Monday, January 26, 2009

Spiritual Science and the Art of Healing or Medicine Grove

Spiritual Science and the Art of Healing: Rudolf Steiner's Anthroposophical Medicine

Author: Victor Bott

Rudolf Steiner's anthroposophical medicine, highly regarded and widely practiced in Europe, integrates allopathic medical practices with alternative remedies, including dietary and nutritional therapies, massage, hydrotherapy, art therapy, and counseling. It recognizes that health and illness are directly related to our states of consciousness, and it views illness as an opportunity to create a new state of physical, emotional, and spiritual balance. Modern medicine tends to consider only the material aspect of human beings, an approach that fails to bring the individual to a state of complete wellness. Steiner's holistic view of humanity-beings composed of body, soul, and spirit-takes into consideration the seven-year cycles of human development, the influence of education on health, the relationship between psychological symptoms and physical conditions, the problem of cancer, the four cardinal organs, heredity, and the spiritual balance that characterizes true health.

New, revised edition of Anthroposophical Medicine.



Books about: Planning for Real Time Event Response Management or Why Global Commitment Really Matters

Medicine Grove: A Shamanic Herbal

Author: Loren Cruden

Medicine Grove is a comprehensive herbal, with listings for every common herb and many wild plants of North America.
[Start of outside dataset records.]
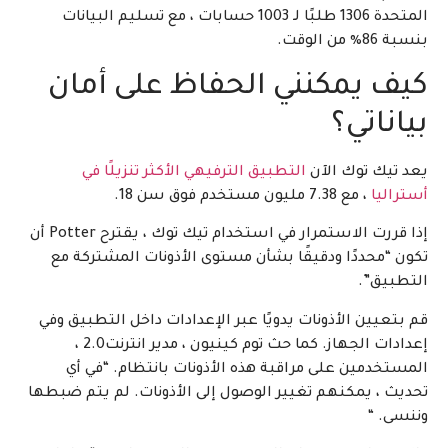
المتحدة 1306 طلبًا لـ 1003 حسابات ، مع تسليم البيانات
بنسبة 86٪ من الوقت.
كيف يمكنني الحفاظ على أمان
بياناتي؟
يعد تيك توك الآن
التطبيق الترفيهي الأكثر تنزيلًا في
أستراليا
، مع 7.38 مليون مستخدم فوق سن 18.
إذا قررت الاستمرار في استخدام تيك توك ، يقترح Potter أن
تكون “محددًا ودقيقًا بشأن مستوى الأذونات المشتركة مع
التطبيق”.
قم بتعيين الأذونات يدويًا عبر الإعدادات داخل التطبيق وفي
إعدادات الجهاز. كما حث توم كينيون ، مدير انترنت2.0 ،
المستخدمين على مراقبة هذه الأذونات بانتظام. “في أي
تحديث ، يمكنهم تغيير الوصول إلى الأذونات. لم يتم ضبطها
وننسى. “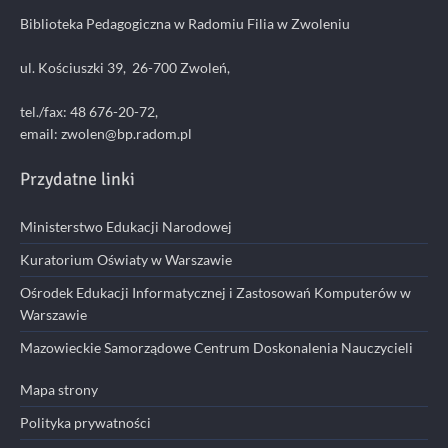
Biblioteka Pedagogiczna w Radomiu Filia w Zwoleniu
ul. Kościuszki 39, 26-700 Zwoleń,
tel./fax: 48 676-20-72,
email:
zwolen@bp.radom.pl
Przydatne linki
Ministerstwo Edukacji Narodowej
Kuratorium Oświaty w Warszawie
Ośrodek Edukacji Informatycznej i Zastosowań Komputerów w
Warszawie
Mazowieckie Samorządowe Centrum Doskonalenia Nauczycieli
Mapa strony
Polityka prywatności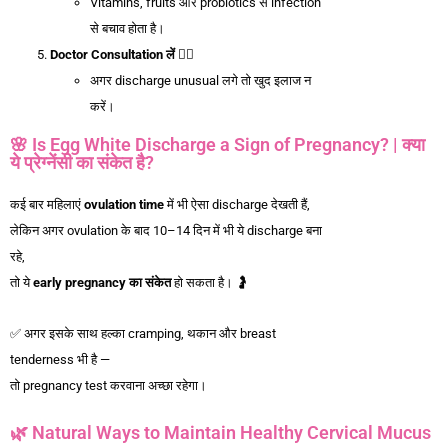
Vitamins, fruits और probiotics से infection
से बचाव होता है।
Doctor Consultation
लें
👩‍⚕️
अगर discharge unusual लगे तो खुद इलाज न
करें।
🌸 Is Egg White Discharge a Sign of Pregnancy? | क्या
ये प्रेग्नेंसी का संकेत है?
कई बार महिलाएं
ovulation time
में भी ऐसा discharge देखती हैं,
लेकिन अगर ovulation के बाद 10–14 दिन में भी ये discharge बना
रहे,
तो ये
early pregnancy
का
संकेत
हो सकता है। 🤰
✅ अगर इसके साथ हल्का cramping, थकान और breast
tenderness भी है —
तो pregnancy test करवाना अच्छा रहेगा।
🌿 Natural Ways to Maintain Healthy Cervical Mucus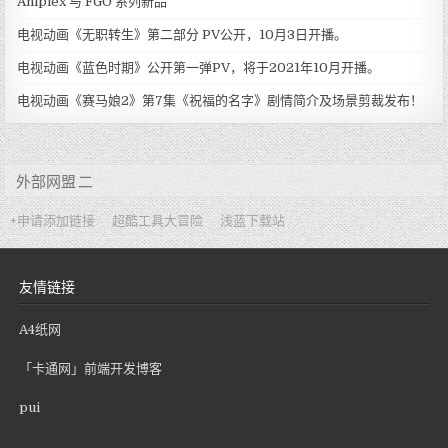
Aniplex 与 FGO 系列新品
电视动画《无职转生》第二部分 PV公开，10月3日开播。
电视动画《蓝色时期》公开第一弹PV，将于2021年10月开播。
电视动画《赛马娘2》第7集《祝福的名字》剧情简介及场景剪裁发布！
外部网盟 二
+申请添加链接
超酷工具大冒险
浅蓝下载站
友情链接
A4纸网
「卡通网」前端开发博客
pui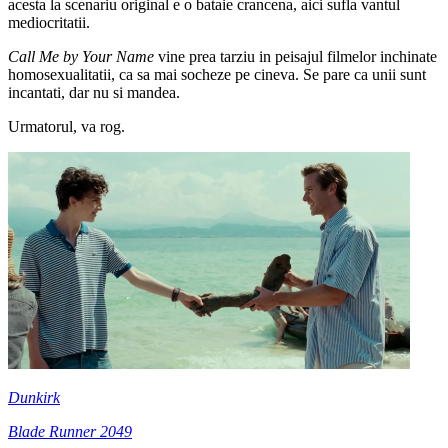
acesta la scenariu original e o bataie crancena, aici sufla vantul
mediocritatii.
Call Me by Your Name
vine prea tarziu in peisajul filmelor inchinate
homosexualitatii, ca sa mai socheze pe cineva. Se pare ca unii sunt
incantati, dar nu si mandea.
Urmatorul, va rog.
Dunkirk
Blade Runner 2049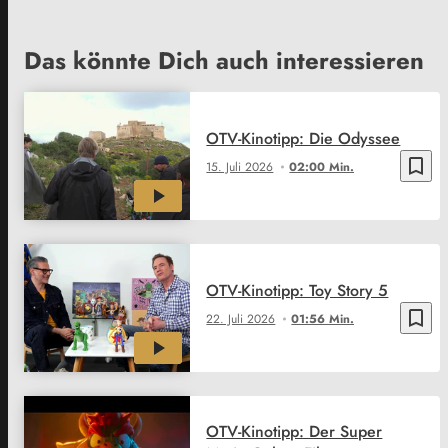
Das könnte Dich auch interessieren
OTV-Kinotipp: Die Odyssee
bookmark_border
15. Juli 2026
02:00 Min.
OTV-Kinotipp: Toy Story 5
bookmark_border
22. Juli 2026
01:56 Min.
OTV-Kinotipp: Der Super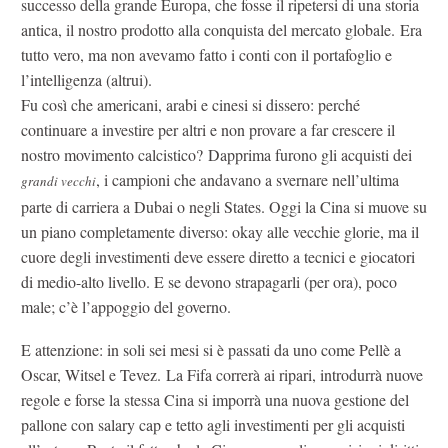
successo della grande Europa, che fosse il ripetersi di una storia
antica, il nostro prodotto alla conquista del mercato globale. Era
tutto vero, ma non avevamo fatto i conti con il portafoglio e
l’intelligenza (altrui).
Fu così che americani, arabi e cinesi si dissero: perché
continuare a investire per altri e non provare a far crescere il
nostro movimento calcistico? Dapprima furono gli acquisti dei
, i campioni che andavano a svernare nell’ultima
grandi vecchi
parte di carriera a Dubai o negli States. Oggi la Cina si muove su
un piano completamente diverso: okay alle vecchie glorie, ma il
cuore degli investimenti deve essere diretto a tecnici e giocatori
di medio-alto livello. E se devono strapagarli (per ora), poco
male; c’è l’appoggio del governo.
E attenzione: in soli sei mesi si è passati da uno come Pellè a
Oscar, Witsel e Tevez. La Fifa correrà ai ripari, introdurrà nuove
regole e forse la stessa Cina si imporrà una nuova gestione del
pallone con salary cap e tetto agli investimenti per gli acquisti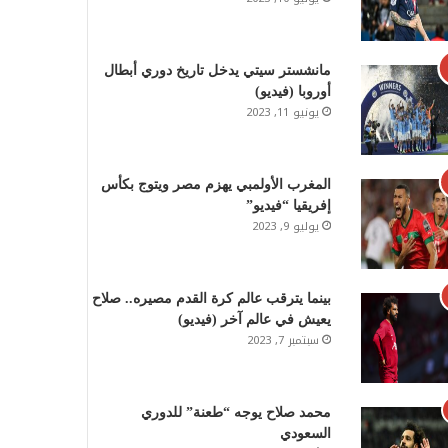
مانشستر سيتي يدخل تاريخ دوري أبطال
أوروبا (فيديو)
يونيو 11, 2023
المغرب الأولمبي يهزم مصر ويتوج بكأس
إفريقيا “فيديو”
يوليو 9, 2023
بينما يترقب عالم كرة القدم مصيره.. صلاح
يعيش في عالم آخر (فيديو)
سبتمبر 7, 2023
محمد صلاح يوجه “طعنة” للدوري
السعودي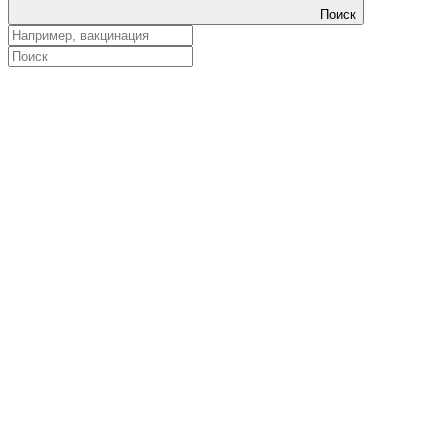
Поиск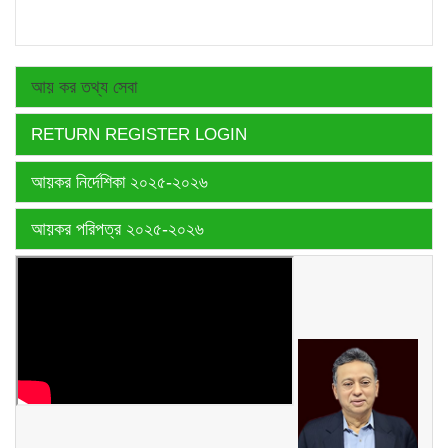
আয় কর তথ্য সেবা
RETURN REGISTER LOGIN
আয়কর নির্দেশিকা ২০২৫-২০২৬
আয়কর পরিপত্র ২০২৫-২০২৬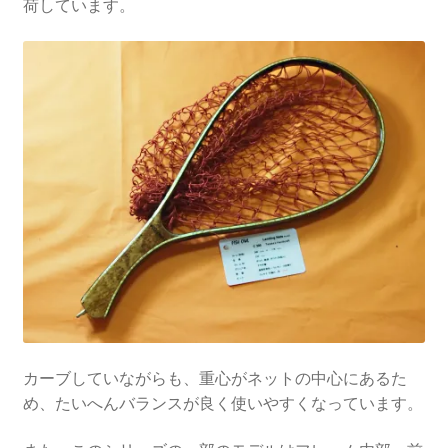
荷しています。
カーブしていながらも、重心がネットの中心にあるた
め、たいへんバランスが良く使いやすくなっています。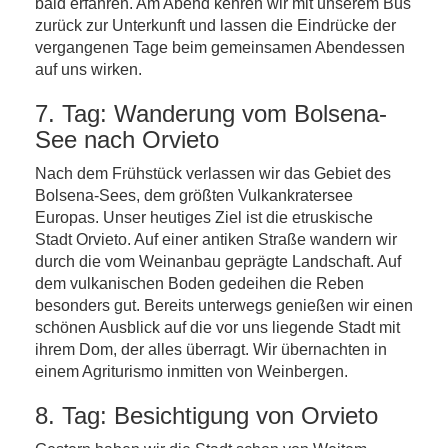
bald erfahren. Am Abend kehren wir mit unserem Bus
zurück zur Unterkunft und lassen die Eindrücke der
vergangenen Tage beim gemeinsamen Abendessen
auf uns wirken.
7. Tag: Wanderung vom Bolsena-
See nach Orvieto
Nach dem Frühstück verlassen wir das Gebiet des
Bolsena-Sees, dem größten Vulkankratersee
Europas. Unser heutiges Ziel ist die etruskische
Stadt Orvieto. Auf einer antiken Straße wandern wir
durch die vom Weinanbau geprägte Landschaft. Auf
dem vulkanischen Boden gedeihen die Reben
besonders gut. Bereits unterwegs genießen wir einen
schönen Ausblick auf die vor uns liegende Stadt mit
ihrem Dom, der alles überragt. Wir übernachten in
einem Agriturismo inmitten von Weinbergen.
8. Tag: Besichtigung von Orvieto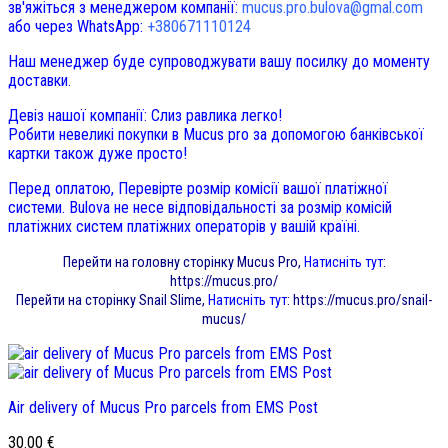
зв'яжіться з менеджером компанії:
mucus.pro.bulova@gmal.com
або через WhatsApp:
+380671110124
Наш менеджер буде супроводжувати вашу посилку до моменту
доставки.
Девіз нашої компанії: Слиз равлика легко!
Робити невеликі покупки в Mucus pro за допомогою банківської
картки також дуже просто!
Перед оплатою, Перевірте розмір комісії вашої платіжної
системи. Bulova не несе відповідальності за розмір комісій
платіжних систем платіжних операторів у вашій країні.
Перейти на головну сторінку Mucus Pro,
Натисніть тут
:
https://mucus.pro/
Перейти на сторінку Snail Slime,
Натисніть тут
:
https://mucus.pro/snail-
mucus/
Air delivery of Mucus Pro parcels from EMS Post
30.00
€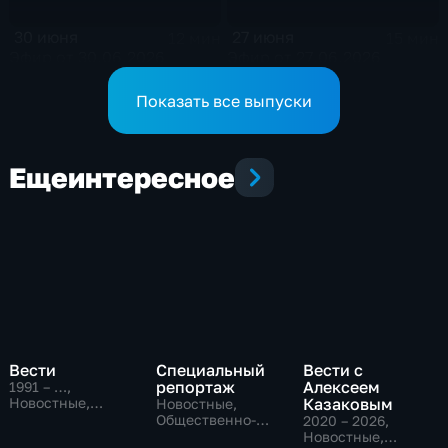
30 июня
27 июня
12 мин
15 мин
Эфир от 30.06.2026
Эфир от 27.06.2026
Показать все выпуски
Еще
интересное
Вести
Специальный
Вести с
репортаж
Алексеем
1991 – …
,
Новостные,
Казаковым
Новостные,
Общественно-
Общественно-
2020 – 2026
,
политические,
политические,
Новостные,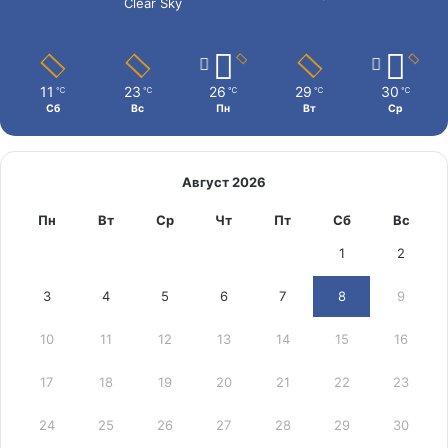
Clear Sky
11
23
26
29
30
℃
℃
℃
℃
℃
Сб
Вс
Пн
Вт
Ср
Август 2026
Пн
Вт
Ср
Чт
Пт
Сб
Вс
1
2
3
4
5
6
7
8
9
10
11
12
13
14
15
16
17
18
19
20
21
22
23
24
25
26
27
28
29
30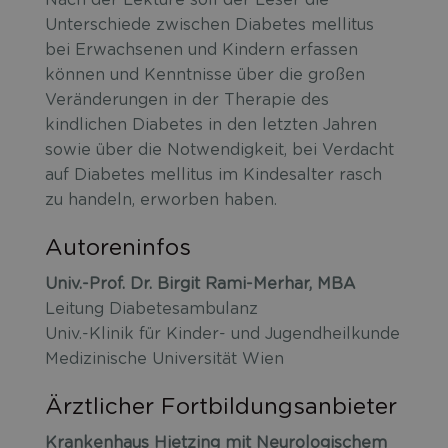
Nach der Lektüre soll der Leser die
Unterschiede zwischen Diabetes mellitus
bei Erwachsenen und Kindern erfassen
können und Kenntnisse über die großen
Veränderungen in der Therapie des
kindlichen Diabetes in den letzten Jahren
sowie über die Notwendigkeit, bei Verdacht
auf Diabetes mellitus im Kindesalter rasch
zu handeln, erworben haben.
Autoreninfos
Univ.-Prof. Dr. Birgit Rami-Merhar, MBA
Leitung Diabetesambulanz
Univ.-Klinik für Kinder- und Jugendheilkunde
Medizinische Universität Wien
Ärztlicher Fortbildungsanbieter
Krankenhaus Hietzing mit Neurologischem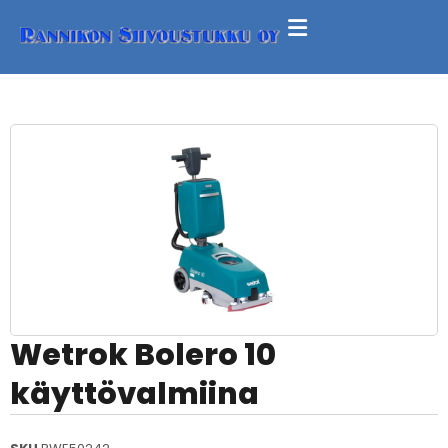
Wetrok Bolero 10
käyttövalmiina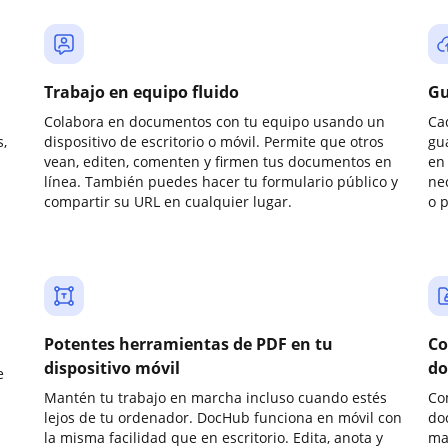
Trabajo en equipo fluido
Gu
Colabora en documentos con tu equipo usando un
Ca
,
dispositivo de escritorio o móvil. Permite que otros
gu
vean, editen, comenten y firmen tus documentos en
en 
línea. También puedes hacer tu formulario público y
ne
compartir su URL en cualquier lugar.
o 
Potentes herramientas de PDF en tu
Co
dispositivo móvil
do
e
Mantén tu trabajo en marcha incluso cuando estés
Co
lejos de tu ordenador. DocHub funciona en móvil con
do
la misma facilidad que en escritorio. Edita, anota y
ma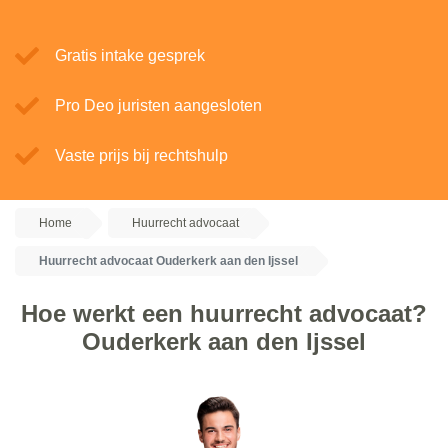
Gratis intake gesprek
Pro Deo juristen aangesloten
Vaste prijs bij rechtshulp
Home
Huurrecht advocaat
Huurrecht advocaat Ouderkerk aan den Ijssel
Hoe werkt een huurrecht advocaat?
Ouderkerk aan den Ijssel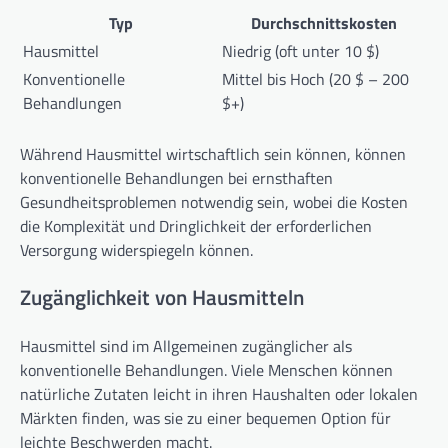
Typ
Durchschnittskosten
Hausmittel
Niedrig (oft unter 10 $)
Konventionelle
Mittel bis Hoch (20 $ – 200
Behandlungen
$+)
Während Hausmittel wirtschaftlich sein können, können
konventionelle Behandlungen bei ernsthaften
Gesundheitsproblemen notwendig sein, wobei die Kosten
die Komplexität und Dringlichkeit der erforderlichen
Versorgung widerspiegeln können.
Zugänglichkeit von Hausmitteln
Hausmittel sind im Allgemeinen zugänglicher als
konventionelle Behandlungen. Viele Menschen können
natürliche Zutaten leicht in ihren Haushalten oder lokalen
Märkten finden, was sie zu einer bequemen Option für
leichte Beschwerden macht.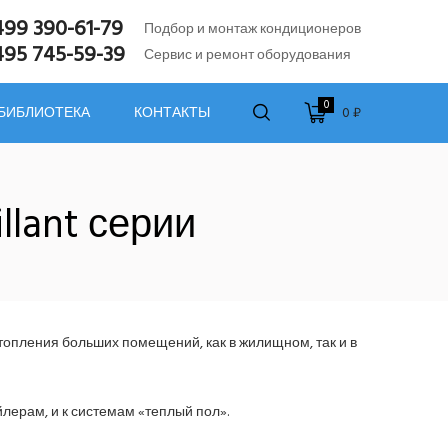
499 390-61-79
Подбор и монтаж кондиционеров
495 745-59-39
Сервис и ремонт оборудования
0
0 ₽
 БИБЛИОТЕКА
КОНТАКТЫ
llant серии
отопления больших помещений, как в жилищном, так и в
йлерам, и к системам «теплый пол».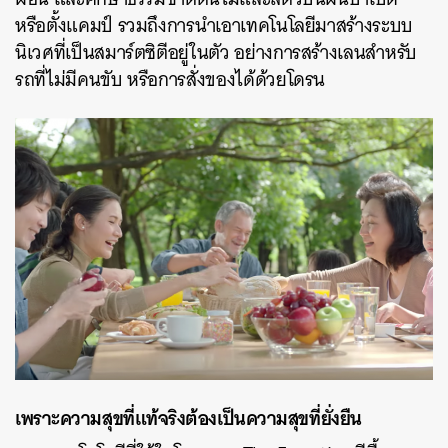
หรือตั้งแคมป์ รวมถึงการนำเอาเทคโนโลยีมาสร้างระบบ
นิเวศที่เป็นสมาร์ตซิตีอยู่ในตัว อย่างการสร้างเลนสำหรับ
รถที่ไม่มีคนขับ หรือการสั่งของได้ด้วยโดรน
เพราะความสุขที่แท้จริงต้องเป็นความสุขที่ยั่งยืน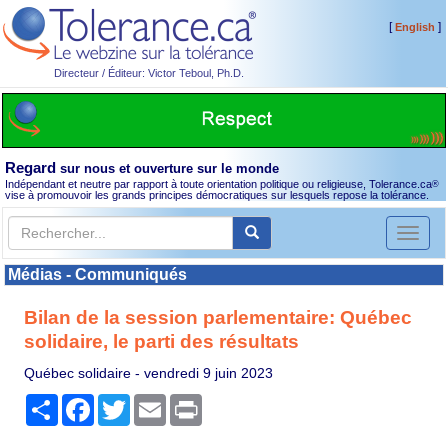
[
]
English
Directeur / Éditeur: Victor Teboul, Ph.D.
Regard
sur nous et ouverture sur le monde
Indépendant et neutre par rapport à toute orientation politique ou religieuse, Tolerance.ca
®
vise à promouvoir les grands principes démocratiques sur lesquels repose la tolérance.
Toggl
naviga
Médias - Communiqués
Bilan de la session parlementaire: Québec
solidaire, le parti des résultats
Québec solidaire -
vendredi 9 juin 2023
Partager
Facebook
Twitter
Email
Print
It includes descriptions of the part of the plant used, notes on preparation, lists of symptoms alleviated by the herb, and common effects. But Medicine Grove goes further, with chapters on gathering and growing wild herbs, using herbs in shamanic ceremonies or as plant allies in the wilderness, and birth, death, and dreaming herbs. Cruden combines her own first-hand experiences with a profound knowledge of indigenous traditions, enabling the reader to bring herbal lore into his or her own practice. She explains which herbs are best for seasonal ceremonies, smudging, and making offerings, and tells how to purify a sacred space. She covers topics such as vision quests, consciousness-altering, and the special connections between certain herbs and totem animals.

Medicine Grove brings the concept of an herbal into sacred territory, offering guidelines for incorporating herbs into one's spiritual life, based on the author's lifetime of work with Native American practices.



Table of Contents:

Acknowledgments
 
Introduction
 
Part 1: Shamanic Herbalism
 
1. Gathering and Growing Herbs 
2. Preparing Medicinal Remedies 
3. Healing with Herbs 
4. Plant Allies 
5. Offering Herbs 
6. Smudge Herbs 
7. Maintenance Herbs 
8. Ceremonial Herbs 
9. Smoking Herbs and Use of Psychotropic Plants 
10. Birth, Death, and Dreaming Herbs 
11. Trees
 
Part 2: Materia Medica
 
Appendices
 
Appendix 1: General Tips for Growing Common Garden Herbs
 
Appendix 2: Forms for Medicinal Application of Herbs
 
Appendix 3: Plant Associations Within the Web of Life
 
Appendix 4: Herb Allies for Specific Aspects of Well-being
 
Appendix 5: Herbs Used in Ceremony 

Suggested Reading

Sources of Supply

Plant Index 

General Index
 

Loren Cruden, midwife and herbal healer, lives on a mountain in Washington State in a house that she and her son built. Following spiritual studies in Europe, Asia, and Africa, her six years of work with Lewis Sawaquat, a Potawatomie pipe carrier, deepened her engagement with the spirituality that is native to the land. Respectful of the integrity of Native American ways, she draws carefully on those and other Earth-oriented traditions to create an eclectic yet authentic spiritual practice that relies on a direct experience of the interrelatedness of all life. She is the authorof  Love Is Green: An Herbal for Parents, The Living Earth Tarot Deck, The Spirit of Place, and Coyote's Council Fire.